Right, OK, that’s exactly what I meant by this:

mutech · April 10, 2026, 9:12pm

I’m experiencing a couple of waterloo moments here.

I tested the single syscall per file version initially with std.Io.Uring, which turned out to be deceiving, because it uses io-uring and not a direct syscall (when called without async/concurrent).

After fixing that, my handrolled Uring was actually slower than single syscall. Reason for that seems to be the overhead of the kernel dispatching some ops in a kernel thread, which is slower that the actual syscall overhead ( Poor performance on file operations · Issue #830 · axboe/liburing · GitHub ). So my whole batching statx experiment is doomed to be useless.

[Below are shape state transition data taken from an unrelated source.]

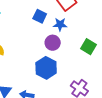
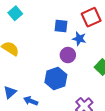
blue square: (40, 16) -> (61, 26), turned -32

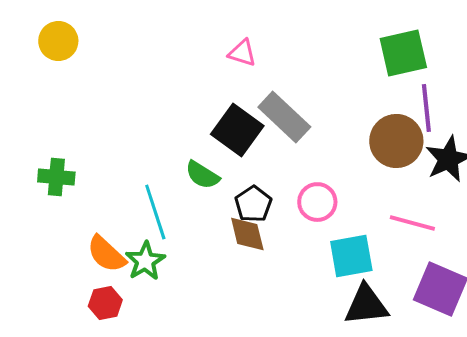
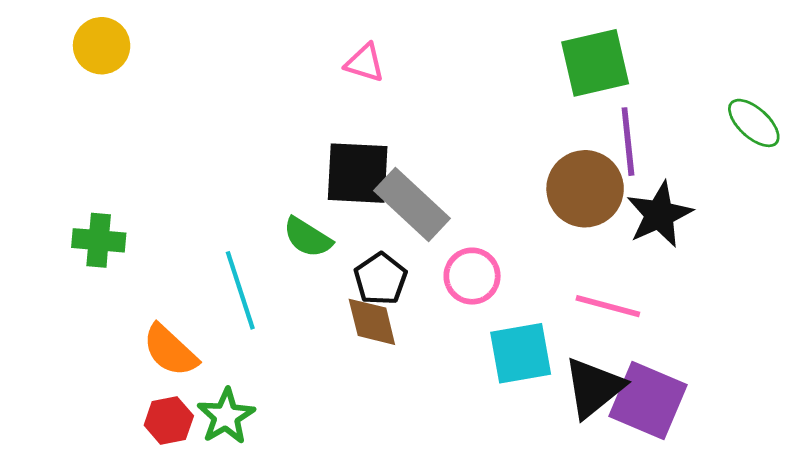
gray rectangle: (284, 117) -> (412, 205), moved
black square: (237, 130) -> (358, 173), turned -33
green star: (145, 261) -> (226, 416), moved
black triangle: (366, 305) -> (594, 388), moved, turned -33

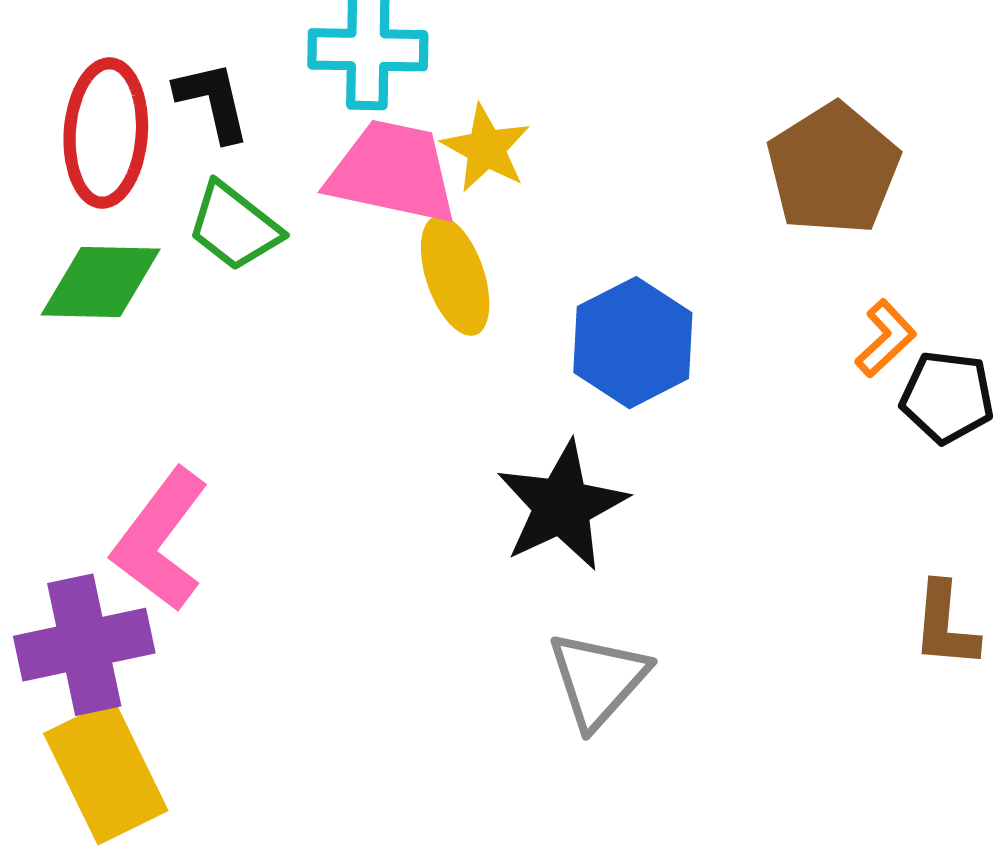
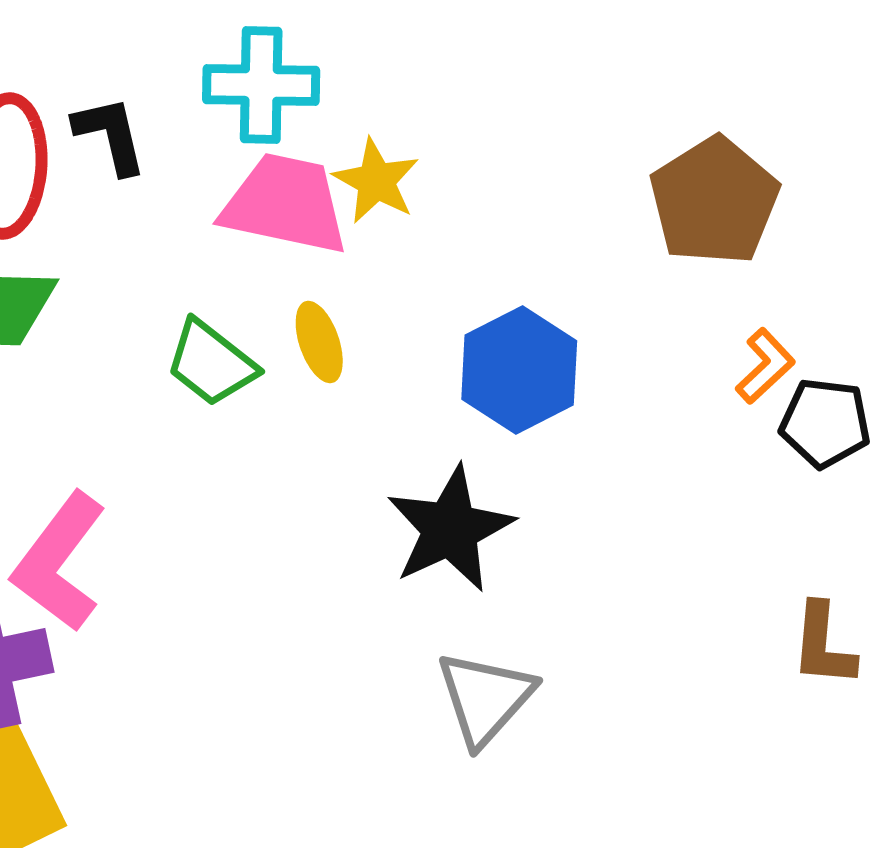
green trapezoid: (234, 226) -> (211, 363), moved
yellow ellipse: (455, 276) -> (319, 342), moved, size x0.7

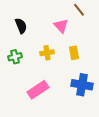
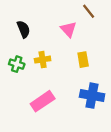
yellow cross: (47, 53) -> (43, 60), moved
green cross: (15, 57) -> (17, 64), turned 32

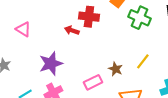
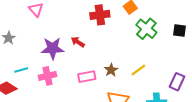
red cross: (89, 17) -> (100, 15), turned -30
red arrow: (72, 30) -> (78, 42), moved

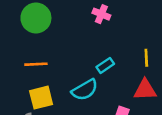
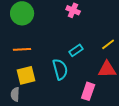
yellow line: (146, 58) -> (108, 44), turned 56
cyan semicircle: (85, 90) -> (60, 69), turned -75

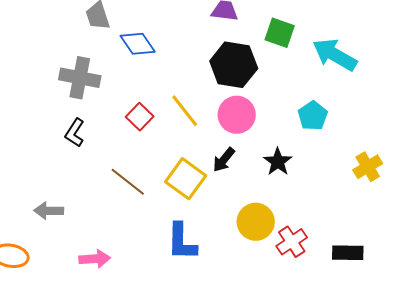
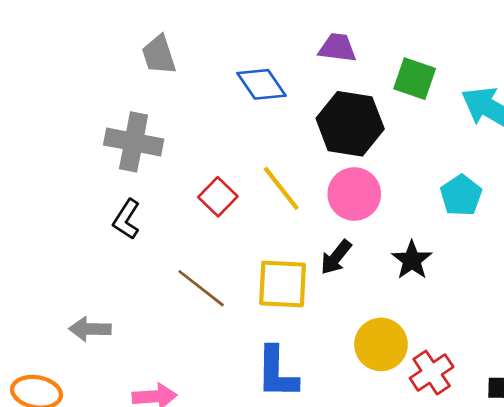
blue diamond: (138, 44) -> (261, 84), moved
yellow square: (186, 179) -> (283, 284), turned -33

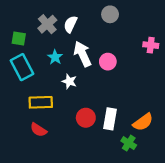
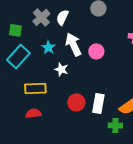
cyan rectangle: (22, 67) -> (18, 56), turned 70
red semicircle: (39, 130) -> (33, 113), turned 140
green cross: (129, 143) -> (115, 125), turned -32

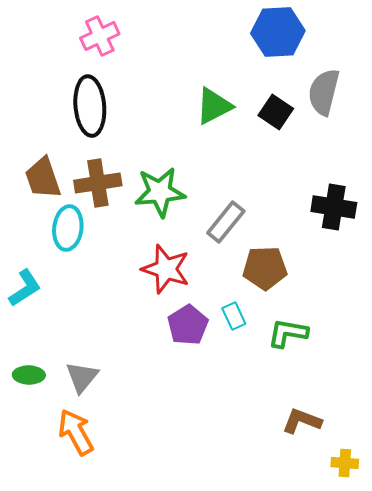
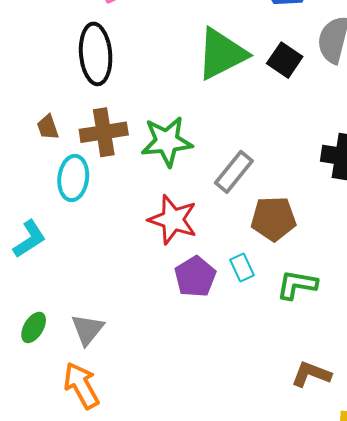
green triangle: (214, 106) -> (222, 54), size x1.4
brown trapezoid: (43, 178) -> (48, 127), size x0.6
green ellipse: (29, 375) -> (34, 327), turned -60

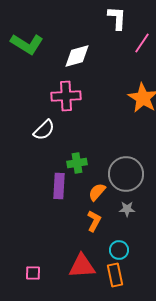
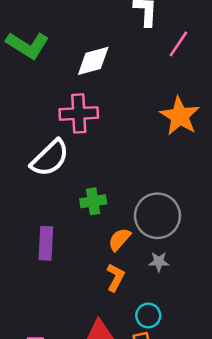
white semicircle: (44, 130) -> (50, 158), size x1.4
purple rectangle: (59, 186) -> (46, 243), moved

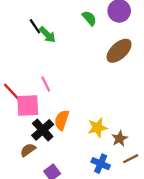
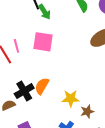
pink line: (46, 84) -> (16, 46), moved
pink square: (28, 105) -> (43, 42), moved

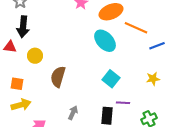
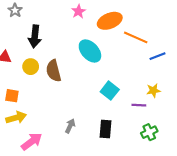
black arrow: (23, 27) -> (35, 36), moved
cyan ellipse: (105, 41) -> (90, 51), moved
brown semicircle: (58, 77) -> (54, 71), moved, turned -30
purple line: (123, 103) -> (139, 105), moved

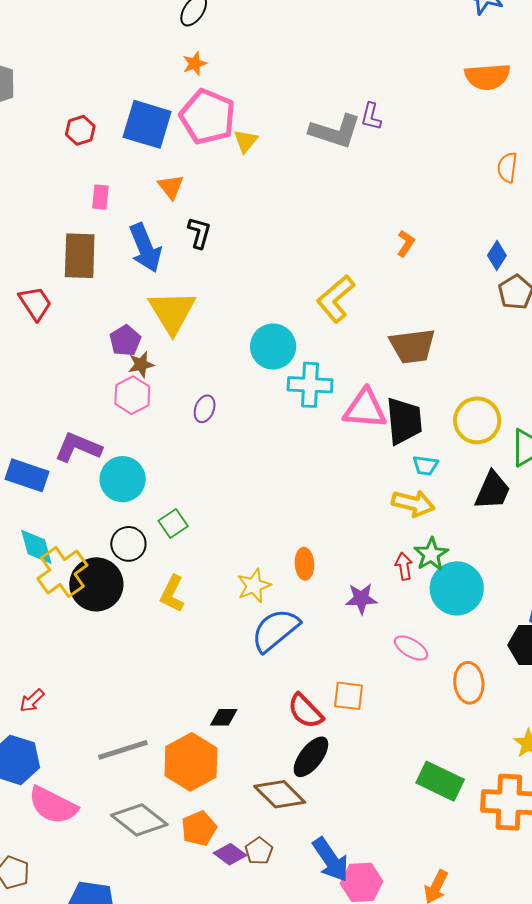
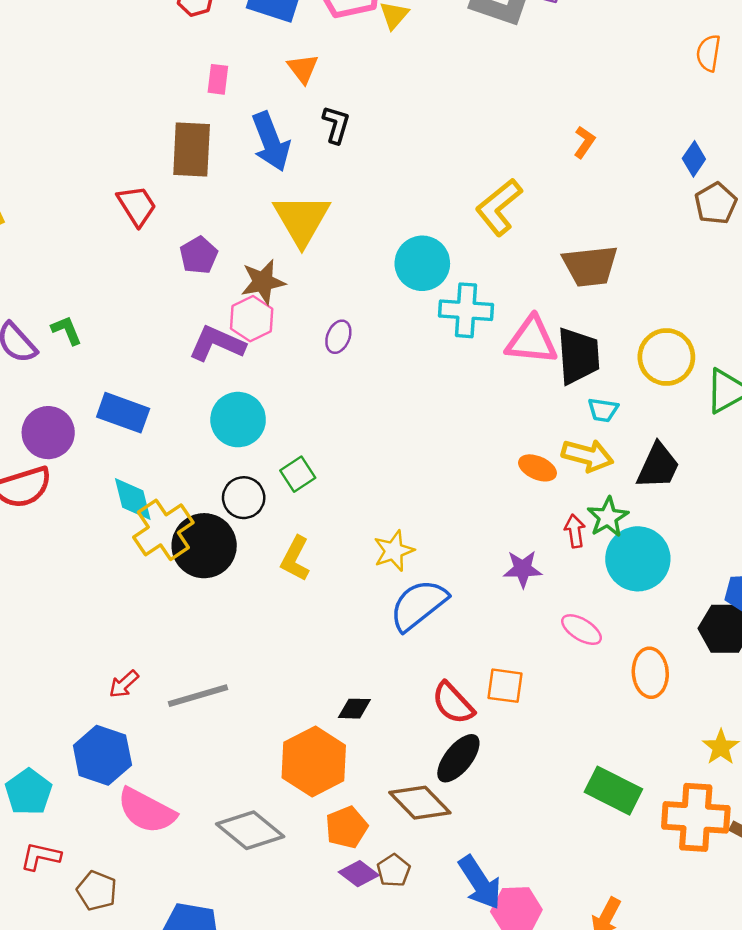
purple pentagon: (125, 341) -> (199, 255), moved
brown star: (141, 364) -> (263, 282), size x1.4
purple L-shape: (78, 447) -> (217, 344), moved
black trapezoid: (492, 490) -> (658, 466), moved
orange ellipse: (304, 564) -> (537, 468), moved, turned -64
gray line: (123, 750) -> (198, 696), moved
orange pentagon: (199, 828) -> (346, 827), moved

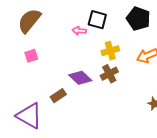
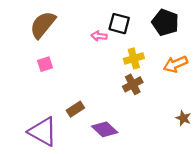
purple diamond: (80, 78) -> (105, 129), moved

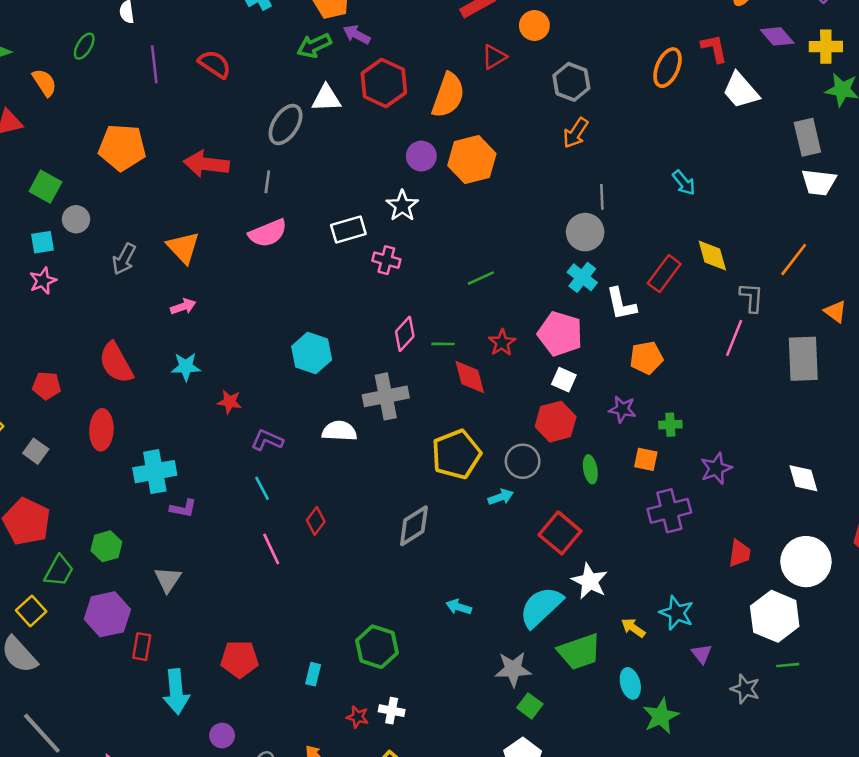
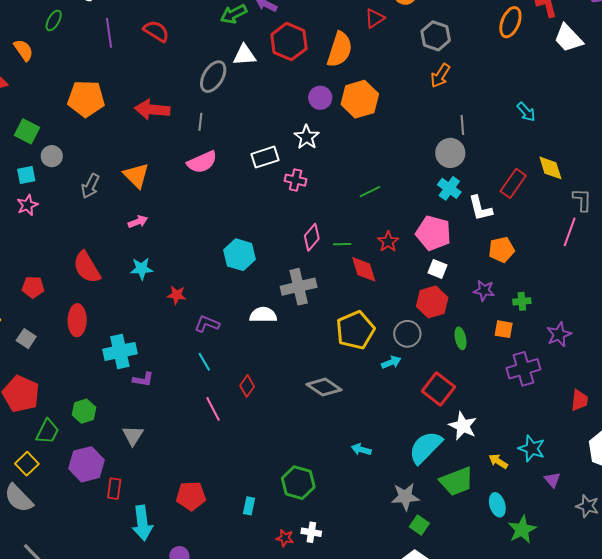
gray diamond: (414, 526) -> (324, 387), turned 68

That still leaves two items. First std.Io.Uring should probably not indiscriminately dispatch blocking calls to io-uring (unless of course there are other reasons to do it than performance). The question why the uring implementation via std.Io.Uring is much slower than handrolled (probably the use of fibers per call and more so dispatching them to thread pools if no concurrency was requested).

Here’s the current version of the test: main.zig · GitHub

dee0xeed · April 24, 2026, 9:21pm

do you mean that “uring implementation“ in the Linux kernel “creates fibers for everything“?

what are “fibers“ in the context? some coroutines implementations inside Linux kernel alike `async/await`?

inside an OS kernel? can not believe, it’ just matter of assembler tricks in C’s long_jump and alike

– да что ж такое такое-то с разметкой-то тут творится?

meant this

npc1054657282 · April 24, 2026, 9:39pm

Click here for a markdown editor

dee0xeed · April 24, 2026, 9:41pm

very many thanx

vulpesx · April 25, 2026, 3:35am

Fibres/green threads/M:N threading… is where the user land program implements its own threads on top of OS threads.

“uring implementation” here is referring the std.Io.Uring implementation of std.Io that takes advantage of the iouring API of the Linux kernel.

That Io implementation uses fibres for concurrency instead of raw OS threads. This gives it more control over what code is run which lets it take better advantage of the nonblocking I/O.